Search code examples
neo4jcypherload-csv

Efficient way to import multiple csv's in neo4j


I am working on creating a graph database in neo4j for a CALL dataset. The dataset is stored in csv file with following columns: Source, Target, Timestamp, Duration. Here Source and Target are Person id's (numeric), Timestamp is datetime and duration is in seconds (integer).

I modeled my graph where person are nodes(person_id as property) and call as relationship (time and duration as property). There are around 2,00,000 nodes and around 70 million relationships. I have a separate csv files with person id's which I used to create the nodes. I also added uniqueness constraint on the Person id's.

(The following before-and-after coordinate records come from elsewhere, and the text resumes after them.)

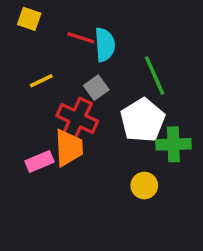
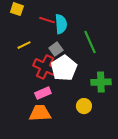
white pentagon: (143, 120) -> (64, 68), moved
orange trapezoid: (69, 148) -> (40, 113), moved, turned -90
pink rectangle: (40, 161) -> (43, 93), moved

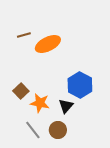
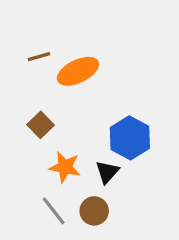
brown square: (21, 91) -> (41, 125), moved

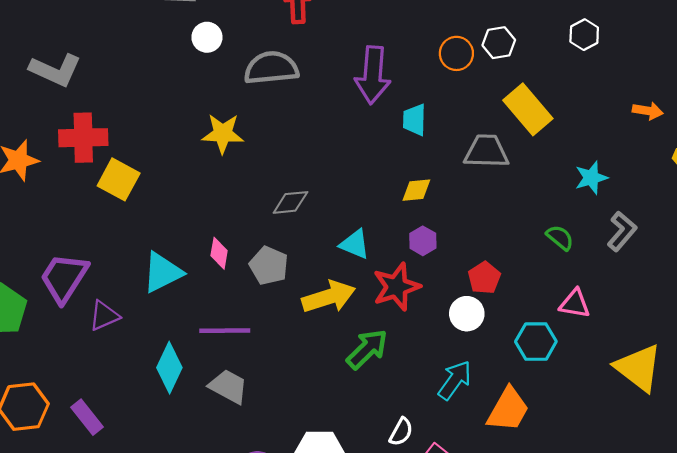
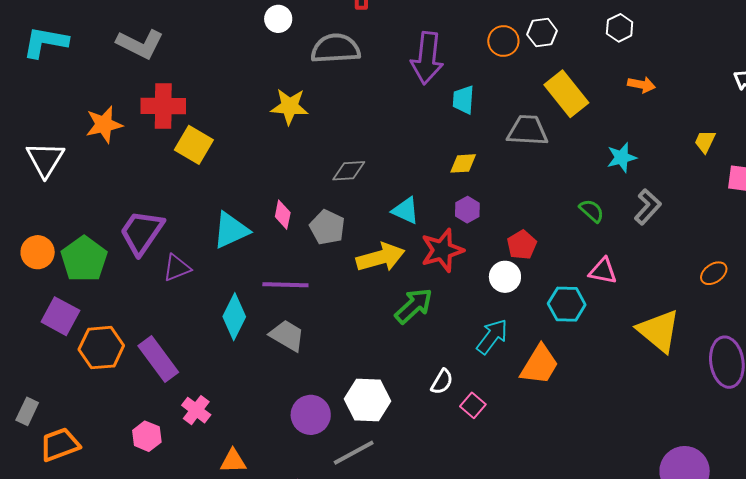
orange arrow: (648, 111) -> (642, 85), moved
purple rectangle: (87, 417) -> (158, 359), size x1.4

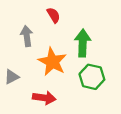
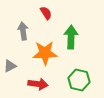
orange star: (52, 62) -> (45, 53), turned -30
green hexagon: (92, 77) -> (79, 80), moved

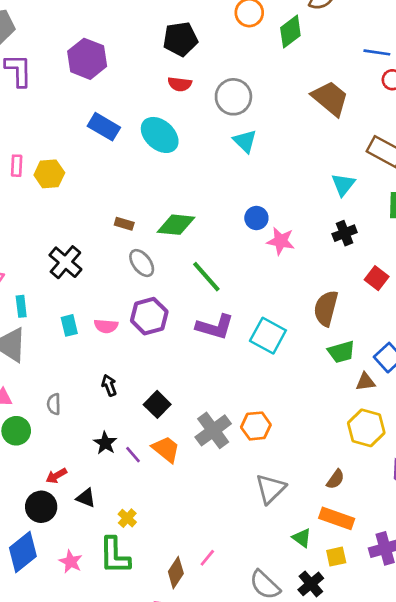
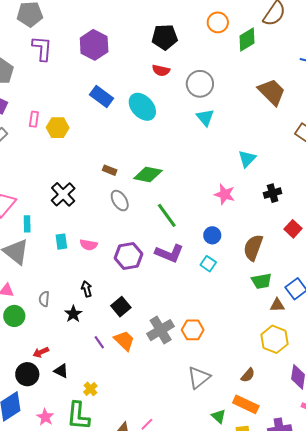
cyan triangle: (343, 184) -> (247, 159), moved
blue circle: (256, 218) -> (212, 235), moved
purple hexagon: (149, 316) -> (128, 256), moved
cyan square: (268, 336) -> (208, 264), size x0.6
black star: (105, 443) -> (73, 314), moved

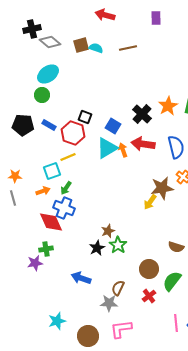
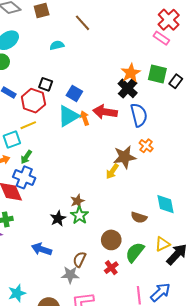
cyan semicircle: (96, 48) -> (57, 45), moved, turned -32
brown line: (128, 48) -> (83, 23), moved, turned 60
black cross: (142, 114) -> (128, 88), moved
brown star: (108, 231) -> (77, 201), moved

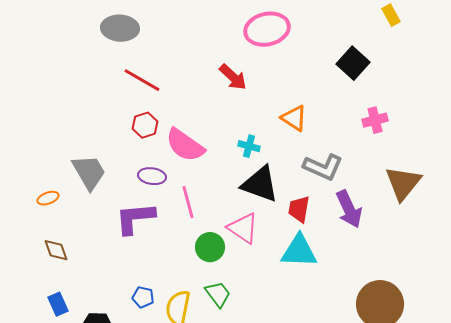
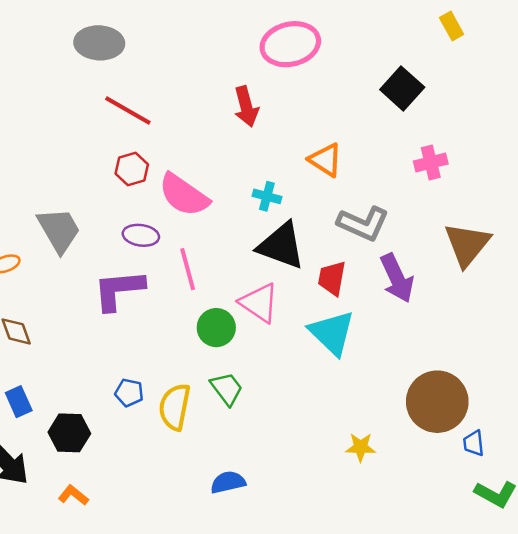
red arrow: (233, 77) -> (246, 107), turned 32
cyan triangle: (299, 251) -> (332, 333), turned 42

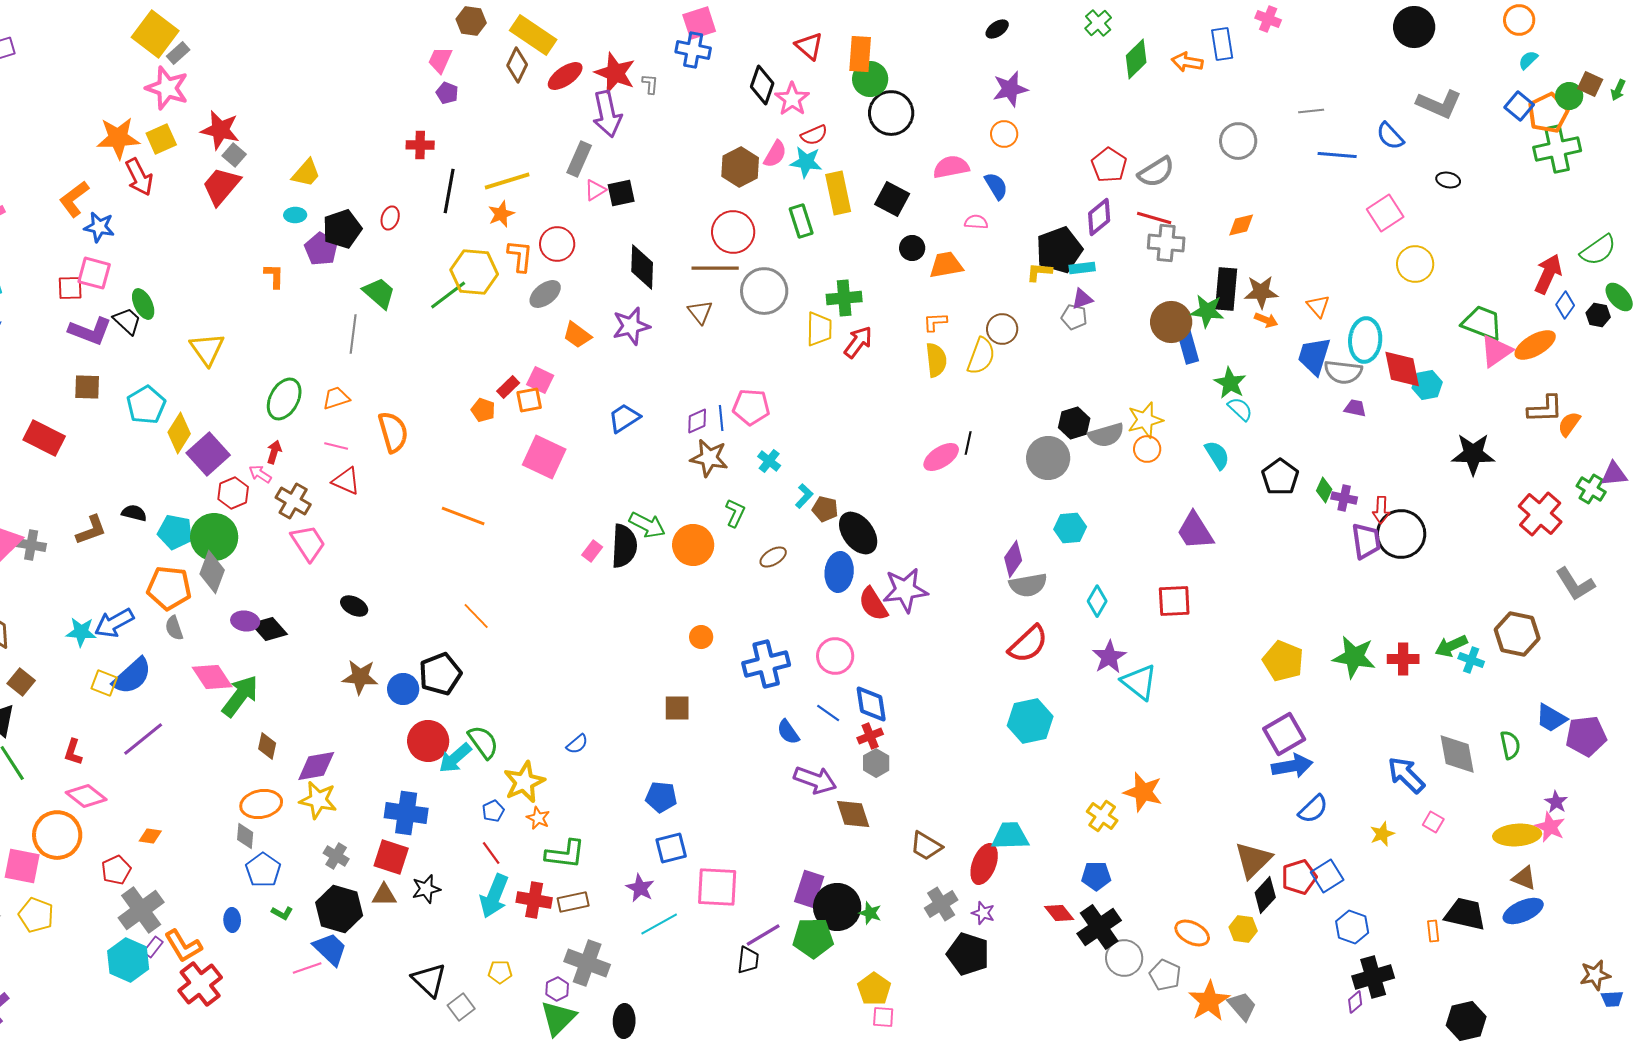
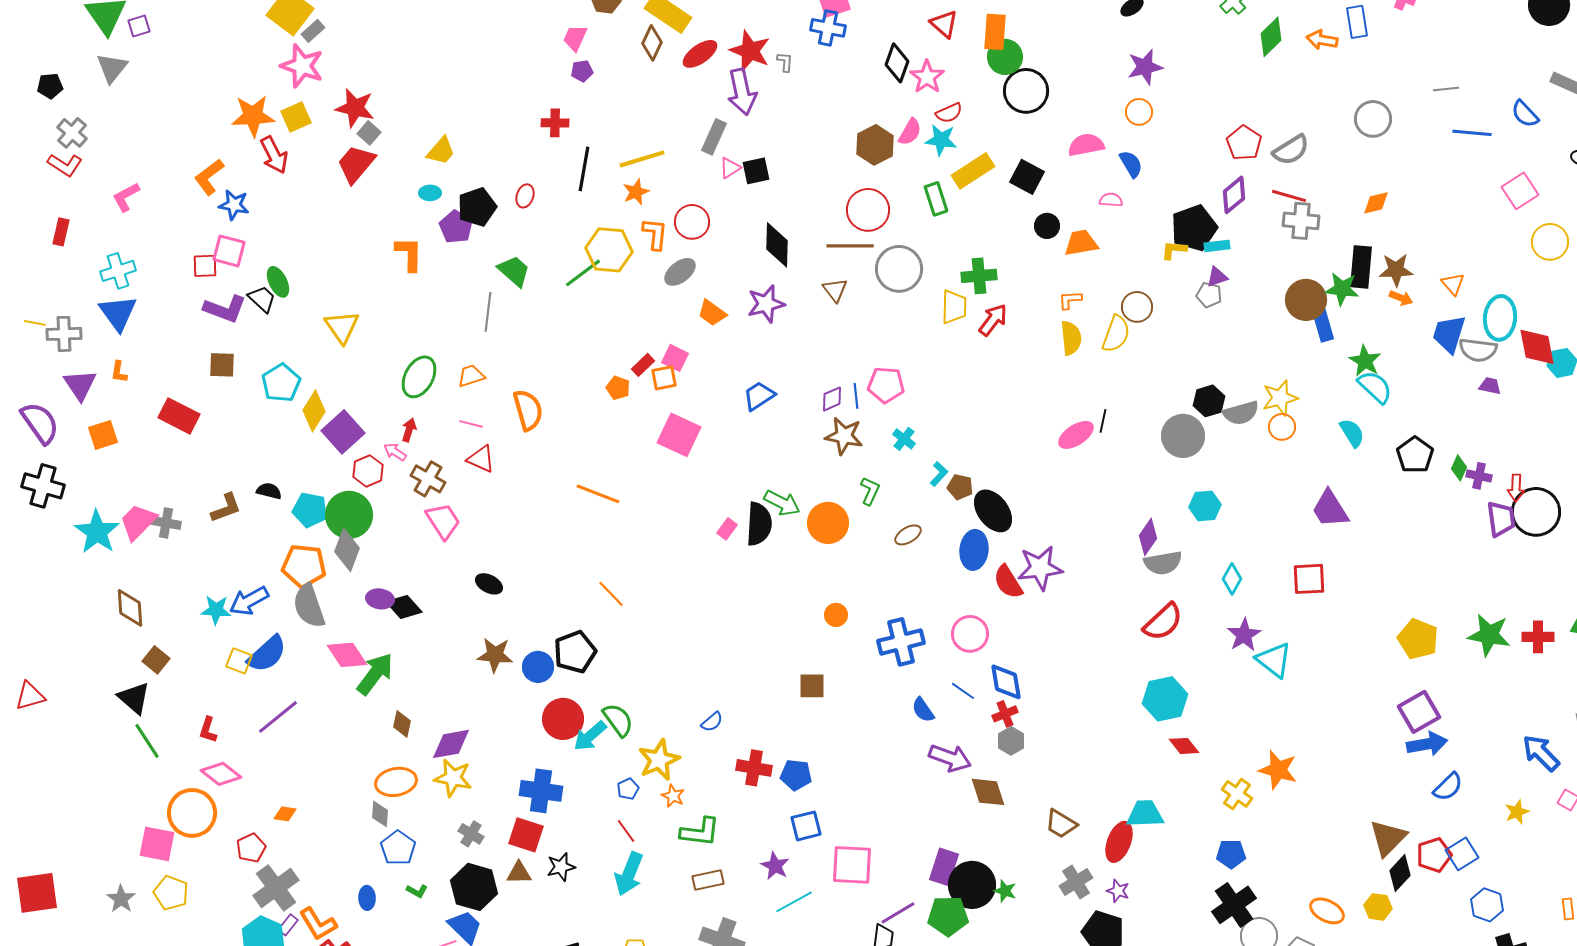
purple pentagon: (447, 93) -> (582, 71), turned -30
yellow rectangle: (838, 193) -> (973, 171), turned 69
orange L-shape: (274, 276) -> (409, 254), size x1.4
cyan semicircle: (1240, 409) -> (1375, 387), size x1.4
gray semicircle: (174, 628) -> (309, 606), size x1.8
red cross: (534, 900) -> (754, 768), moved
red diamond: (1059, 913) -> (1184, 746), moved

CREATE CONSTRAINT ON ( person:Person ) ASSERT (person.pid) IS UNIQUE

I didn't completely understand the working of bulk import so I wrote a python script to split my csv into 70 csv's where each csv has 1 million nodes (saved as calls_0, calls_1, .... calls_69). I took the initiative to manually run a cypher query changing the filename every time. It worked well(fast enough) for first few(around 10) files but then I noticed that after adding relationship from a file, the import is getting slower for the next file. Now it is taking almost 25 minutes for importing a file. Can someone link me to an efficient and easy way of doing it?

Here is the cypher query:

:auto USING PERIODIC COMMIT 1000
LOAD CSV WITH HEADERS FROM 'file:///calls/calls_28.csv' AS line
WITH toInteger(line.Source) AS Source, 
datetime(replace(line.Time,' ','T')) AS time,
toInteger(line.Target) AS Target,
toInteger(line.Duration) AS Duration
MATCH (p1:Person {pid: Source})
MATCH (p2:Person {pid: Target})
MERGE (p1)-[rel:CALLS {time: time, duration: Duration}]->(p2)
RETURN count(rel)

I am using Neo4j 4.0.3


Solution

  • Your MERGE clause has to check for an existing matching relationship (to avoid creating duplicates). If you added a lot of relationships between Person nodes, that could make the MERGE clause slower.

    You should consider whether it is safe for you to use CREATE instead of MERGE.